WHAT YOU ARE ASKED TO DO:
From the records below, transcribe only the lines running from the one with "cycle count and" through the one with "most effectively do not treat it as a data". Keep both of those end lines.

EXTRACTED RECORDS:
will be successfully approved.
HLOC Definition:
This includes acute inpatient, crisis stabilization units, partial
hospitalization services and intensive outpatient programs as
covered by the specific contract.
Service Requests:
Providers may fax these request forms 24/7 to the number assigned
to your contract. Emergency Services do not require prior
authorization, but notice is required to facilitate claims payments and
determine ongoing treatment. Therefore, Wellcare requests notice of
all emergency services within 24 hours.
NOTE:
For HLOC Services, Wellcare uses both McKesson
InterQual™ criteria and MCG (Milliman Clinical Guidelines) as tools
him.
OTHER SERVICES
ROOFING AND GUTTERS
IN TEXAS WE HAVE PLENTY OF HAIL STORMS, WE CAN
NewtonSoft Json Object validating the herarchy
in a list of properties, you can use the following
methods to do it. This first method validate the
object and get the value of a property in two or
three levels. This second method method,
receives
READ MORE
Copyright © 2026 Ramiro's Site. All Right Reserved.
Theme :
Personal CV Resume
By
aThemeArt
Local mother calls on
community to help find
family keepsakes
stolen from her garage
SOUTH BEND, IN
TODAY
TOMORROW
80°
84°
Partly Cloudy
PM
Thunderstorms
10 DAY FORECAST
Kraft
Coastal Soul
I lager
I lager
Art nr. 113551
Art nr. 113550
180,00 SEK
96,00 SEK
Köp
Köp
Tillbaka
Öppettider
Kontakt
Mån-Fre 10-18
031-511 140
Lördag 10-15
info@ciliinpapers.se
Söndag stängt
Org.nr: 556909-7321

* * *

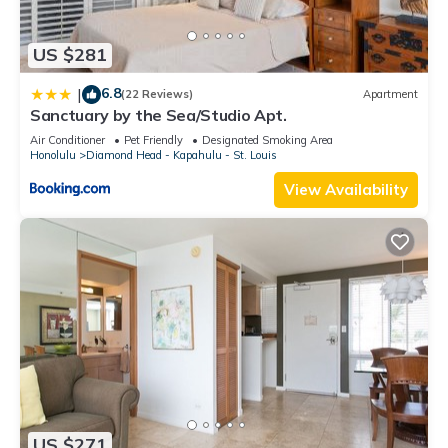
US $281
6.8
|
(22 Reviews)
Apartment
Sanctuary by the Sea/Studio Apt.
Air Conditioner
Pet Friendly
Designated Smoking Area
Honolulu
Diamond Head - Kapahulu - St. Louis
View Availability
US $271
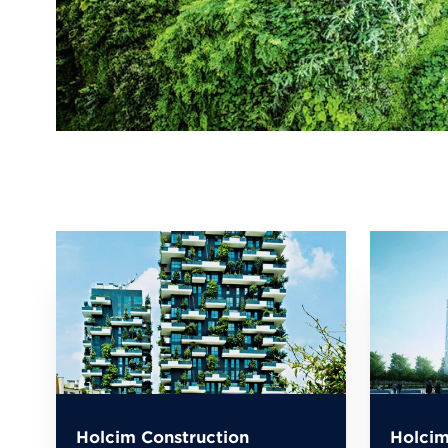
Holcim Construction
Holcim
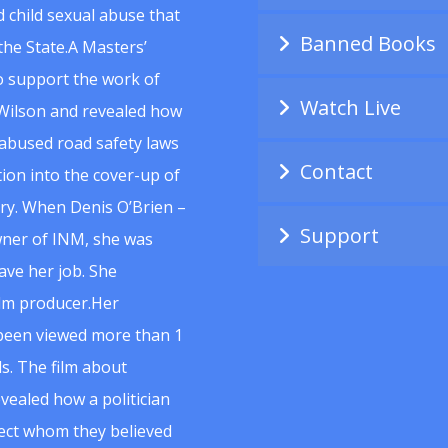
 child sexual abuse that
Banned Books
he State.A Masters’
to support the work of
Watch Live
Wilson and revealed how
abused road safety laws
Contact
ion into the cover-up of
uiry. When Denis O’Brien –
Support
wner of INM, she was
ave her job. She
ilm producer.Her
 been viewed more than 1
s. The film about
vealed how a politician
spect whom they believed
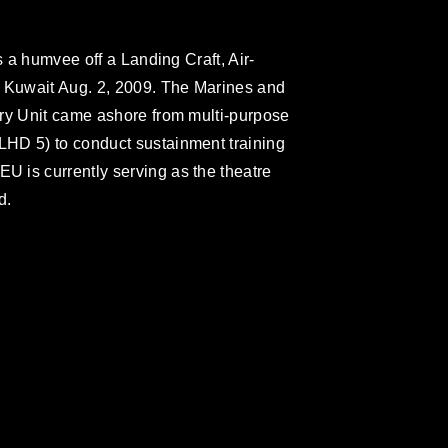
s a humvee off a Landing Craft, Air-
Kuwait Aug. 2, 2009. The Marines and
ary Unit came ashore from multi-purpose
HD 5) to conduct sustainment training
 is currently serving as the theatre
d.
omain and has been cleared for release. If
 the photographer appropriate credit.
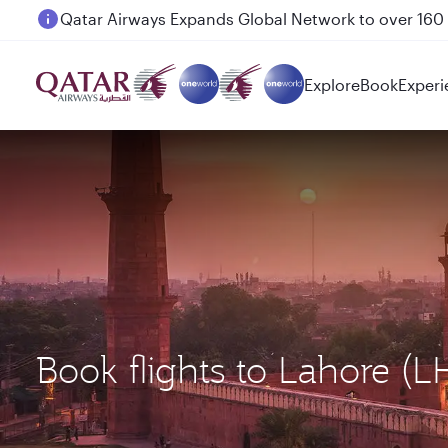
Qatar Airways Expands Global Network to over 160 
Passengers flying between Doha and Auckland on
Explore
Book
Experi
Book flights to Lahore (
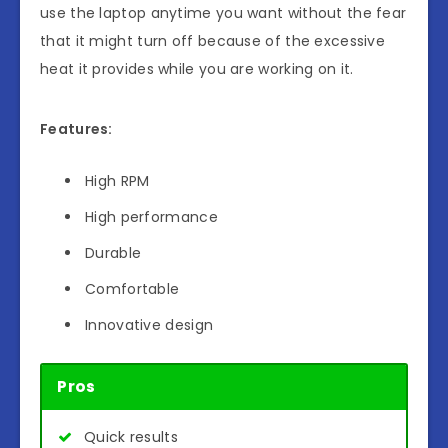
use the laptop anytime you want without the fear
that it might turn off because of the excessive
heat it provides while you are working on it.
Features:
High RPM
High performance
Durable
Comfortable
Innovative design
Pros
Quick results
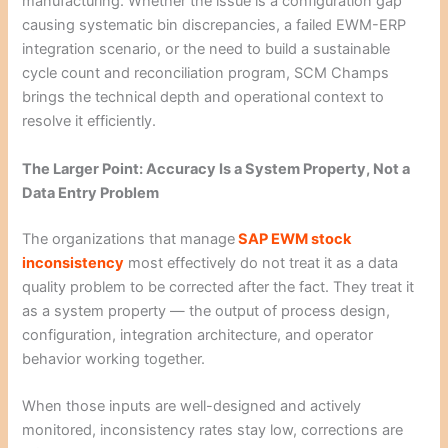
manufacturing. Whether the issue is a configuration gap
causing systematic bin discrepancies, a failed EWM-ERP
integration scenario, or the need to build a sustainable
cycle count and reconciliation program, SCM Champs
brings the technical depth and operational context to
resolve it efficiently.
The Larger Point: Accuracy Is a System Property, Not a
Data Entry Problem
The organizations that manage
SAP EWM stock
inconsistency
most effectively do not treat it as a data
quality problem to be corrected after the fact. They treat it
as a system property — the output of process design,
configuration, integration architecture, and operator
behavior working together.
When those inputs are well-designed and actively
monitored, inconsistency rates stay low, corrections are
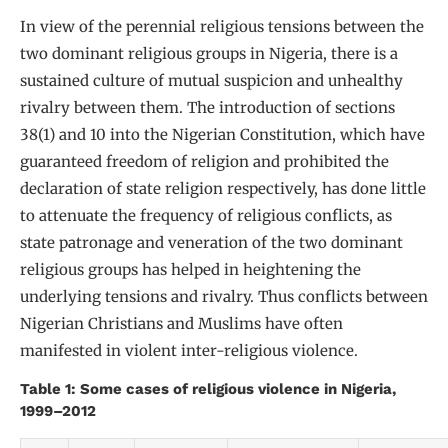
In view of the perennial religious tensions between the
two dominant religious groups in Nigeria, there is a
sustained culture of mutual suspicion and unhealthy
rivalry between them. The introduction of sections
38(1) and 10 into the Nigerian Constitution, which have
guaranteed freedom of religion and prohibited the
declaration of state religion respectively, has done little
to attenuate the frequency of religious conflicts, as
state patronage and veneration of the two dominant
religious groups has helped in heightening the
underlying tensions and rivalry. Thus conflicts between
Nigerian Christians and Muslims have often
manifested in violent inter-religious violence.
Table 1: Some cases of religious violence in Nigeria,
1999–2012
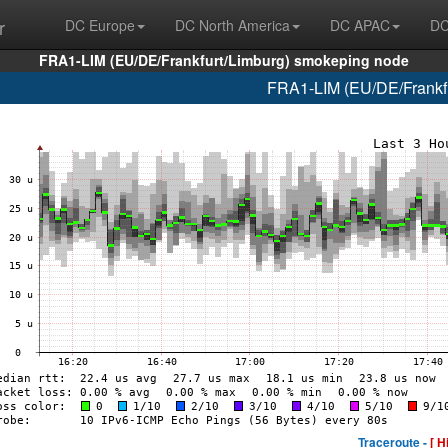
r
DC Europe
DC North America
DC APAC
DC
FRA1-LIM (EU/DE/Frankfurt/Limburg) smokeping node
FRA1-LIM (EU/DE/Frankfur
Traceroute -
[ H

ANSWER BOX:
cycle count and reconciliation program, SCM Champs
brings the technical depth and operational context to
resolve it efficiently.
The Larger Point: Accuracy Is a System Property, Not a
Data Entry Problem
The organizations that manage
SAP EWM stock
inconsistency
most effectively do not treat it as a data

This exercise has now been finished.